- WHAT IS BEING ASKED -
Word for word, repeat each entry that follows.

>>>>

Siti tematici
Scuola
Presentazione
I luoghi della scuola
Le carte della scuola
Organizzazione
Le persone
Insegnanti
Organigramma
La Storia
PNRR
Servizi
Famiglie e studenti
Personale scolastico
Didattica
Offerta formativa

<<<<

- TASK ANSWER -
Siti tematici
Scuola
Presentazione
I luoghi della scuola
Le carte della scuola
Organizzazione
Le persone
Insegnanti
Organigramma
La Storia
PNRR
Servizi
Famiglie e studenti
Personale scolastico
Didattica
Offerta formativa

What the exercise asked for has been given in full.